According to both agencies, APT nation-state actors are actively exploiting known security vulnerabilities in the Fortinet FortiOS, affecting the company’s SSL VPN products.
The Federal Bureau of Investigation (FBI) and the Cybersecurity and Infrastructure Security Agency (CISA) have issued a joint advisory to warn organizations and users about how hackers are exploiting critical vulnerabilities in the Fortinet FortiOS VPN.
They aim to deploy a beachhead to breach the security of medium to large-sized businesses in the future.
According to the alert issued on Friday, advanced persistent threat (APT) nation-state actors exploit known vulnerabilities in the FortiOS cybersecurity OS and target Fortinet’s SSL VPN products. However, the agencies didn’t share further details about the APT.
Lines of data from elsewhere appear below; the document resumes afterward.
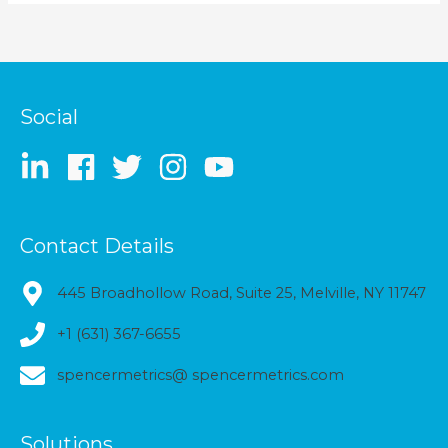
Social
Contact Details
445 Broadhollow Road, Suite 25, Melville, NY 11747
+1 (631) 367-6655
spencermetrics@ spencermetrics.com
Solutions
The FBI and the Cybersecurity and Infrastructure Security Agency warn that advanced persistent threat (APT) nation-state actors are actively exploiting known security vulnerabilities in the Fortinet FortiOS cybersecurity operating system, affecting the company’s SSL VPN products.
FortiOS SSL VPNs are used in border firewalls. These are responsible for cordoning off sensitive internal networks from other public Internet connections.
How Exploitation Works?
The FBI and CISA reported that APT threat actors scan devices on ports 4443, 8443, and 10443 to find unpatched Fortinet security implementations. Particularly of interest are the vulnerabilities classified as CVE-2018-13379, CVE-2019-5591, and CVE-2020-12812.